Je passe la porte Nord, qui débouche sur une estrade en pierre sur laquelle sont dressées des pyramides d’aliments mimant la forme de monuments mayas, olmèques, aztèques, toltèques, mixtèques, zapotèques, huastèques et chichimèques. Sur les sites que j’ai visités, un dixième des constructions était visible, le reste n’était que tas de pierres sous végétation. Comment font les archéologues pour deviner la forme ancienne des bâtiments d’après un tas informe : numérotation des éléments, puis des années pour assembler le puzzle ? reconstruction créative selon l’imagination ? Mystère des explications, les réponses des guides se contredisent. Je choisis de ne manger que des aliments dont je reconnais le monument. Je prends un taco de guacamole aux sauterelles grillées sur la pyramide de Cholula, une enchilada de taureau aux larves de fourmis sur le Chac Mool de la maison du devin d’Uxmal, quelques gusanos (vers) de maguey (agave) sur la pyramide du soleil de Teotihuacan, et une sucette de lapin maya sur l’observatoire de Chichen Itza. J’arrose l’ensemble de mezcal puisé dans la reconstitution en bouteilles briques de la tombe 104 de Monte Alban. Une jeune femme, qui dit se perdre dans les dédales de Mexico si elle rentre seule en voiture après la tombée de la nuit et ne retrouver son chemin qu’en se faisant guider par un taxi qu’elle paie pour la précéder, me suggère d’aller faire un tour porte Est, où « des réincarnations travesties de saints alternatifs guérissent des maux incurables ».

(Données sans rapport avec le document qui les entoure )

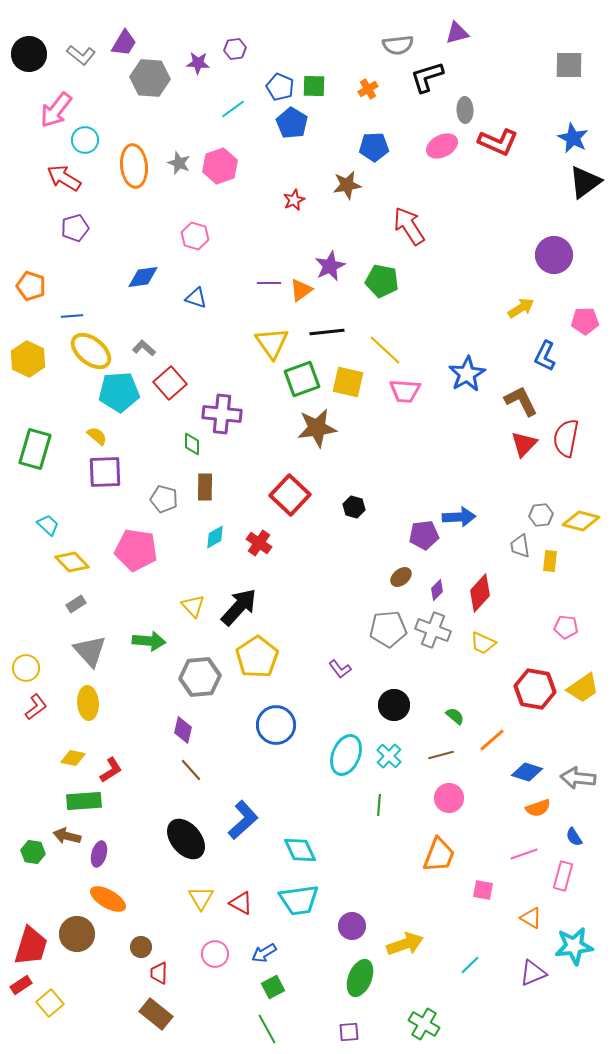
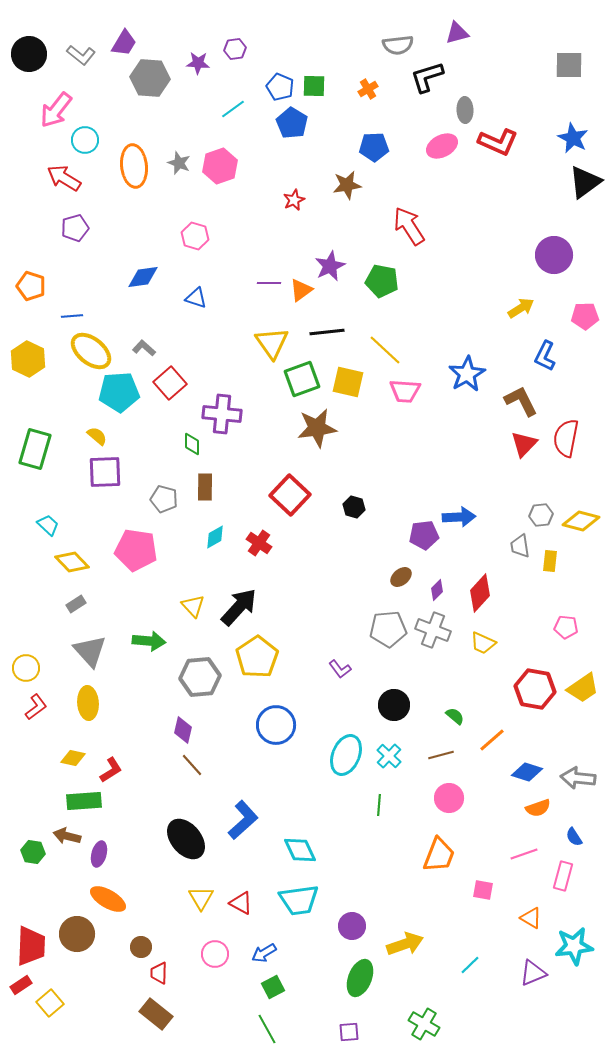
pink pentagon at (585, 321): moved 5 px up
brown line at (191, 770): moved 1 px right, 5 px up
red trapezoid at (31, 946): rotated 15 degrees counterclockwise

L’entrée est gardée par un homme en passe-montagne noir sous une casquette à étoile rouge, pipe en bouche. Sosie du sous-commandant Marcos ? Rien ne le distingue de l’original, s’il existe : grâce à son masque, le guerillero peut être en plusieurs endroits à la fois, mais rien ne garantit que celui qu’on voit soit le bon. De quoi rendre fous ses ennemis. Il me laisse entrer dans une grotte aquatique de vingt mètres de haut au milieu de laquelle pendent les racines géantes d’un peuplier ancestral. Les « saints » s’affairent sur des balcons de pierre. Deux Pancho Villa féminins entourent un homme jambe levée, pantalon retroussé. Les yeux fermés, la tête relevée, elles fument en imitant la voix supposée du révolutionnaire, et placent une main sur le genou de l’homme. Elles récitent des phrases célèbres de Villa, dont celle-ci : « J’agis d’abord avec ça (elles pointent leur tête de l’index), puis avec ça (elles pointent leurs supposés testicules). » Plus loin, un géant obèse travesti en communiant miaule des formules du Niño Fidencio en caressant une vieille indienne que l’on vient de plonger dans la boue d’une cavité creusée dans la roche. À côté, un transsexuel en robe rouge guérit les malades en leur faisant danser la cumbia, sur laquelle il chante l’Oración ala Santisima Muerte. « Être ici signifie être déjà guéri à 93 % », me dit Angustias Campeon, ex-sourde originaire de Cuncucul, joli petit village près de Puebla. Angustias ? Concepción ? Dolores ? C’est comme si en français on s’appelait Angoisses Champion, Conception Robert ou Douleurs Chevalier.

Matin

Je quitte la porte Sud où les Tigres del Norte jouent encore sous cocaïne l’hymne national à l’envers et au ralenti, je passe la porte Ouest et je traverse la reconstitution, en cire, recueillie dans les bougies d’offrande de
la Santa Muerte, d’une maison qui, au cours du tremblement de terre de 1985, s’est effondrée en forme de croix christique. Il est temps de rentrer. Je décide de rejoindre à pied le métro, belle occasion de vérifier si je risque quelque chose en marchant dans ce coupe-gorge annoncé aux airs de quartier paisible. À Mexico, les curiosa se cachent sous des apparences banales. Mais je dois remettre à plus tard ce projet suicidaire : le chauffeur m’a attendu toute la nuit devant l’autel de la Santa Muerte. Il insiste pour me raccompagner. Le rosaire de la vierge de Guadalupe pendu au rétroviseur danse encore lorsque je m’assieds à l’arrière de la coccinelle verte et blanche. Je suis dans un pays où le mot « réel » a moins de sens qu’ailleurs.